Au centre du livre, un formidable portrait de femme. Antonia naît en Corse, dans les années 1960. Parce qu'elle se passionne pour les photos de famille, son oncle et parrain lui offre un appareil photo pour ses 14 ans. C'est l'instant décisif, qui décidera de sa vie entière. Après des études avortées à Nice, Antonia rentre en Corse et trouve, grâce à son oncle encore, un poste de reporter photo dans un journal local. Dans les années '90, lassée de l'insignificance de son travail quotidien, elle prend un long congé pour se rendre dans la Yougoslavie en guerre. Elle voudrait par ses photos rendre compte, éveiller les consciences, être comme les photographes qu'elle admire "utile, courageuse et obstinée".

Mais Antonia n'est pas seulement une photographe, c'est aussi une fille, une soeur, une femme amoureuse, dont nous suivons le long et parfois douloureux chemin vers l'affranchissement dans une Corse au virilisme omniprésent. Les relations d'Antonia et ses proches sont aussi un des axes du livre, et notamment la relation la plus intime, la plus conflictuelle, la plus passionnée: celle qui la lie à son oncle et parrain, qui est aussi prêtre, et à qui revient cette tâche impossible de célébrer les funérailles d'Antonia.

Car Antonia meurt, à 38 ans, dans les premières pages du roman. Elle qui a tant regardé, elle meurt d'un éblouissement, qui emporte sa voiture dans un ravin de l'Ostriconi.
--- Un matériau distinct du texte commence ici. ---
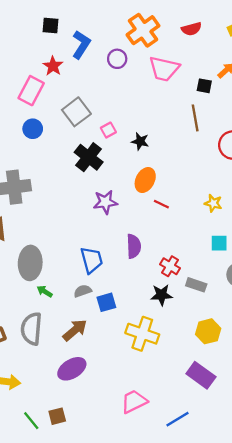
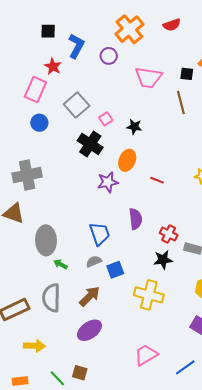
pink trapezoid: (164, 69) -> (148, 77), moved
orange ellipse: (145, 180) -> (127, 160), moved
brown square: (57, 416) -> (80, 373), turned 35

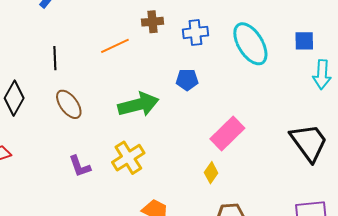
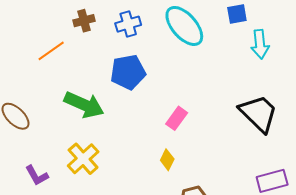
blue pentagon: (187, 80) -> (128, 72), size x1.6
green arrow: (138, 105) -> (84, 105), turned 48
pink rectangle: (227, 134) -> (177, 118), size x0.7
C'est à déplier toutes les vies d'Antonia que s'emploie le roman, épousant la structure de la messe de ses funérailes.

Roman d'un échec, roman du doute et de la désillusion, À son image est un livre intense et poignant, construit selon un dispositif narratif imparable. Jérôme Ferrari y fait éprouver à chacun de ses lecteurs d'éprouver au plus intime tout le tragique de la condition humaine.

 

Actes Sud, 19 €btn commande

La Folie Elisa - AubryL'avis de Delphine:

C’est une histoire de naufrage, ou plutôt de naufragées : Emy est une star du rock, Irini une sculptrice, Sarah une danseuse et Ariane une comédienne. Elles sont anglaise, grecque, allemande et française. Toutes ont le rêve et l’appétit plus grand que la vie, la peau et le cœur poreux, perméables, frémissants. Toutes ont été submergées et brisées par la houle et les lames, par des tempête intimes et par la fureur du monde – attentats, migrants, murs qui se dressent, … Toutes se sont enfuies et échouent à la Folie Elisa, où une autre femme leur offre, dans le silence et la grâce – celle du don et de la porte ouverte, celle des lieux qui sont hors du temps, havre et île – une chambre à soi et une oreille maternelle, généreuse et sagace.
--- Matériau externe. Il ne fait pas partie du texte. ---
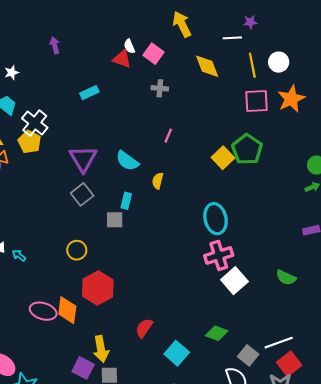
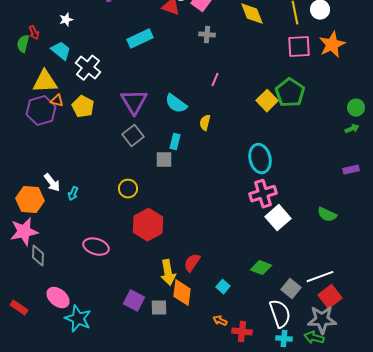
cyan rectangle: (89, 93) -> (140, 39), size x1.4
yellow pentagon: (29, 142) -> (83, 107), moved
cyan arrow: (19, 255) -> (73, 194), turned -104
orange diamond: (67, 310) -> (182, 293), moved
yellow arrow: (101, 349) -> (168, 273), moved
cyan square: (177, 353) -> (223, 287), size x0.6

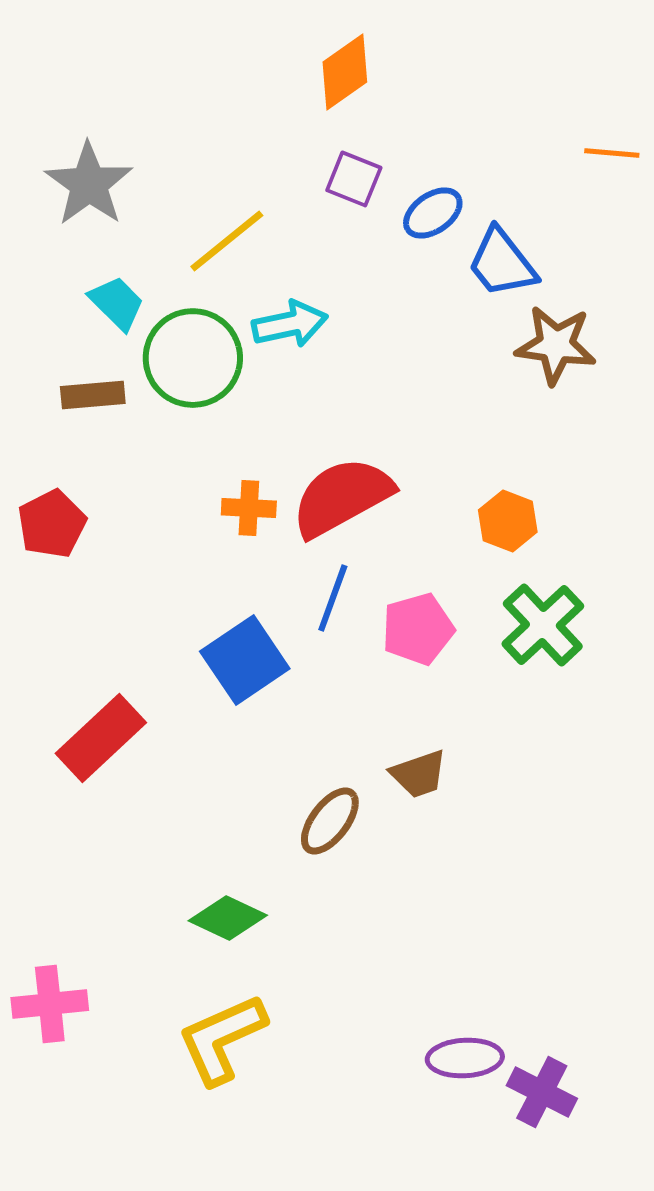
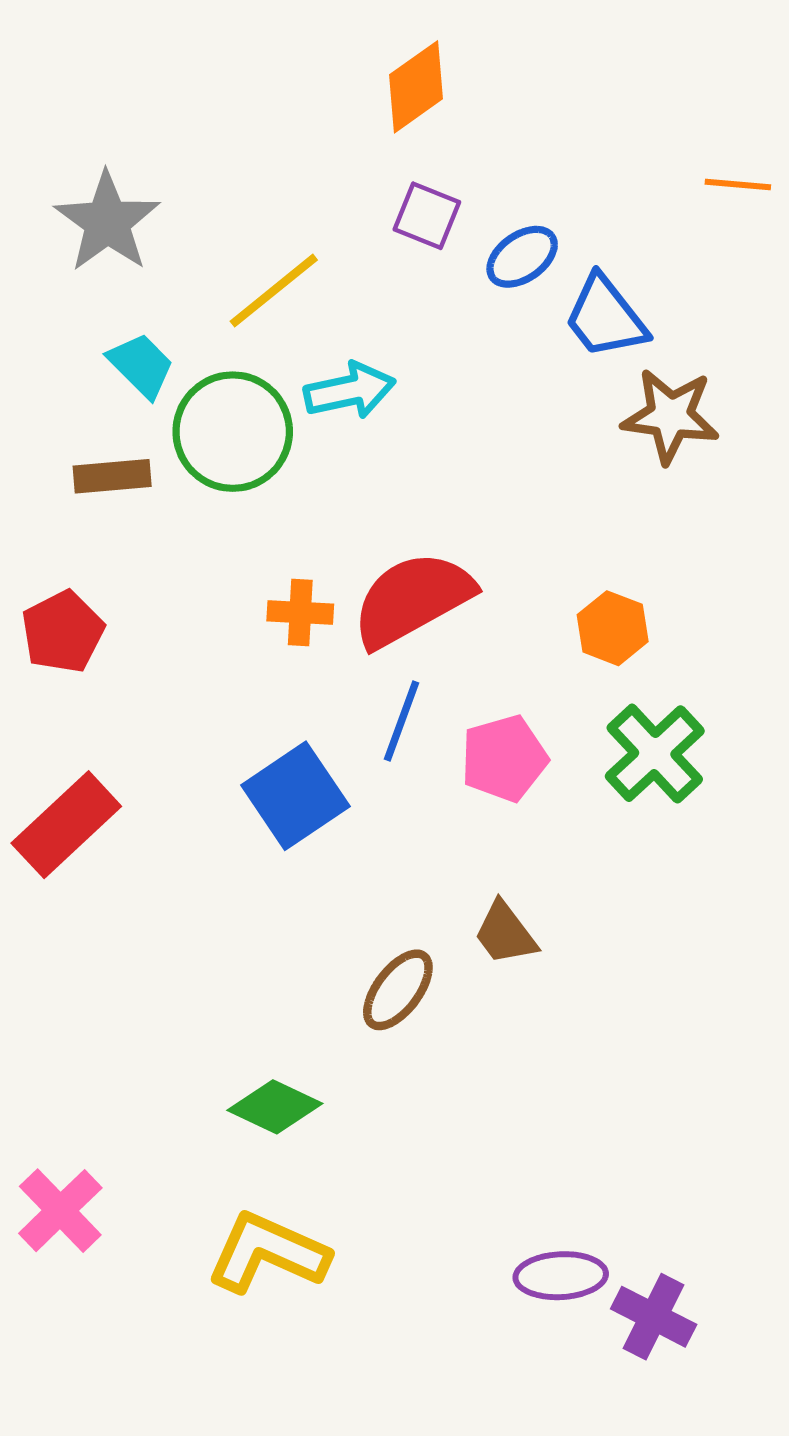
red rectangle: (101, 738) -> (66, 825), moved
brown trapezoid: (419, 774) -> (505, 933), turned 72
pink cross: (50, 1004) -> (60, 1211), turned -38
yellow L-shape: (222, 1039) -> (268, 1253), turned 48

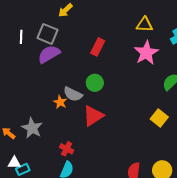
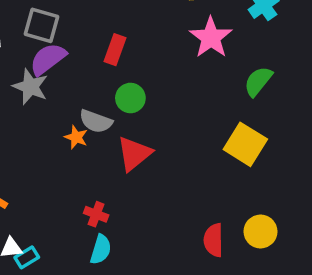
red rectangle: (98, 47) -> (115, 50), moved
yellow square: (159, 118) -> (245, 144), size x1.4
gray star: (32, 128) -> (30, 87), moved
Ce sont des voix puissantes – bien qu’érailles – et ardentes, qui s’élèvent dans ce livre de Gwenaëlle Aubry, les voix de femmes qui se sont écroulées, parce qu’un jour leur art, ce rempart de brindilles, ne les a plus protégées de la violence du monde, parce qu’elles l’ont laissée les traverser, les ébranler, les fracasser. Aussi parce que, comme l’a compris la cinquième voix, celle de leur hôtesse, feutrée mais profonde, ce sont des femmes qui aspirent à des commencements, à de « grandes rafales de vie », qui, funambules « toujours trop haut, trop bas, trop loin, trop près », vacillent ; des femmes qui sont irradiées de fièvre et de faim, qui « cherchent la chair » de toute chose.
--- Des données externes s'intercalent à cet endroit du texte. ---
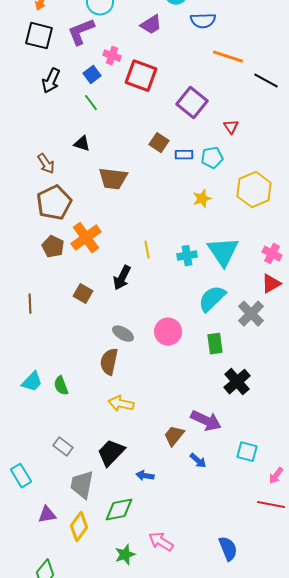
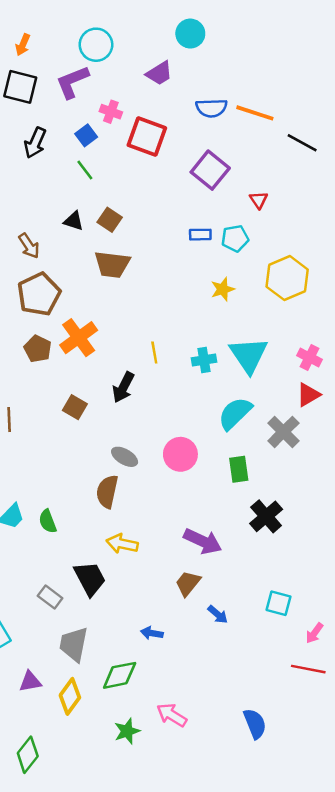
blue semicircle: (203, 21) -> (211, 108), moved
brown square: (159, 143) -> (110, 220), moved
purple arrow: (206, 421) -> (203, 541), moved
black trapezoid: (111, 453) -> (90, 578), moved, turned 108

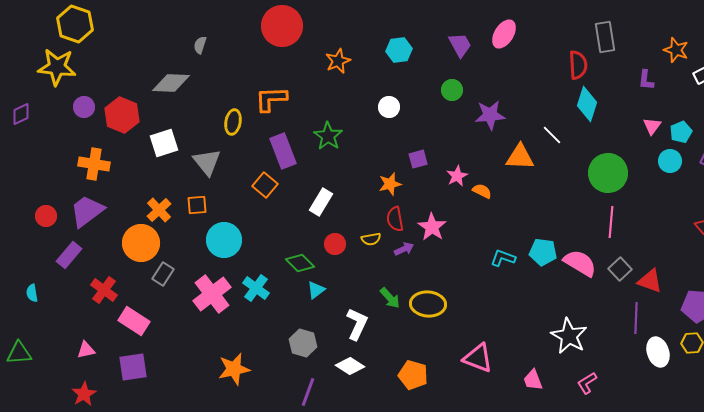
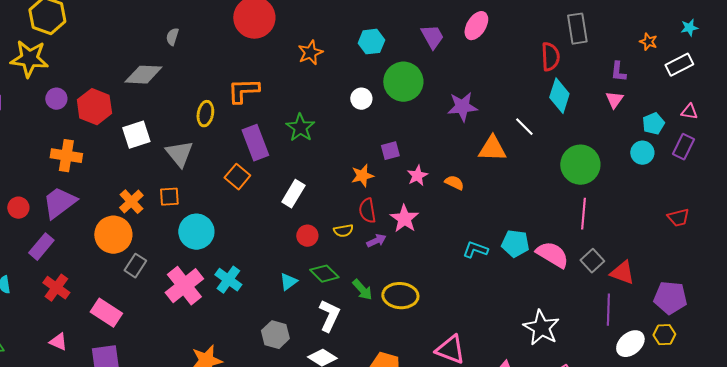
orange star: (676, 50) -> (648, 42), size x0.7
green circle: (452, 90) -> (403, 82), moved, size x1.8
pink triangle: (652, 126) -> (614, 100), moved
pink star: (457, 176) -> (417, 176), moved
green diamond: (300, 263) -> (324, 274), moved
red cross: (104, 290) -> (56, 288), moved
pink triangle: (86, 350) -> (58, 342), turned 36
white ellipse: (658, 352) -> (630, 344), turned 68

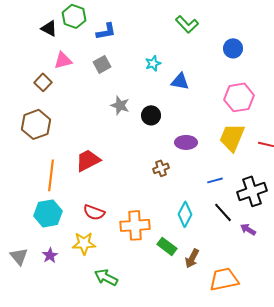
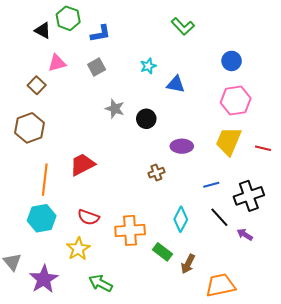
blue circle: (233, 48) -> (232, 61), moved
yellow star: (84, 243) -> (78, 249), turned -30
purple star: (50, 255) -> (44, 279), moved, size x1.8

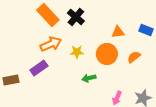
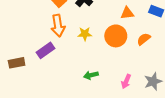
orange arrow: (51, 44) -> (58, 26), turned 105
green arrow: (89, 78) -> (91, 75), moved

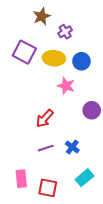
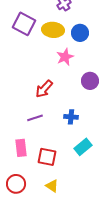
pink star: (66, 86) -> (65, 57), turned 30
blue cross: (72, 147) -> (71, 117), turned -32
purple line: (46, 148) -> (35, 118), moved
 La Folie Elisa, c’est la maison des feuilles – des foliae –, où d’autres feuilles, roussie et cassantes –  mais éperdument vivantes –, emportées par « le même vent sorcier », trouvent (un) asile – elisa – où dévider l’écheveau de leur haute folie.


C’est surtout un récit intense et incandescent, qui incante l’âpreté de la vie autant que sa splendeur, un récit de la destruction et de la perte qui appelle à la reconstruction et aux retrouvailles : comme nous le savons et l’ignorons tout à la fois, il faut perdre vraiment pour laisser place à la trouvaille, et « savoir honorer sa perte pour la transformer. Non la chérir, mais la respecter. Trouver en elle de quoi lutter […] ».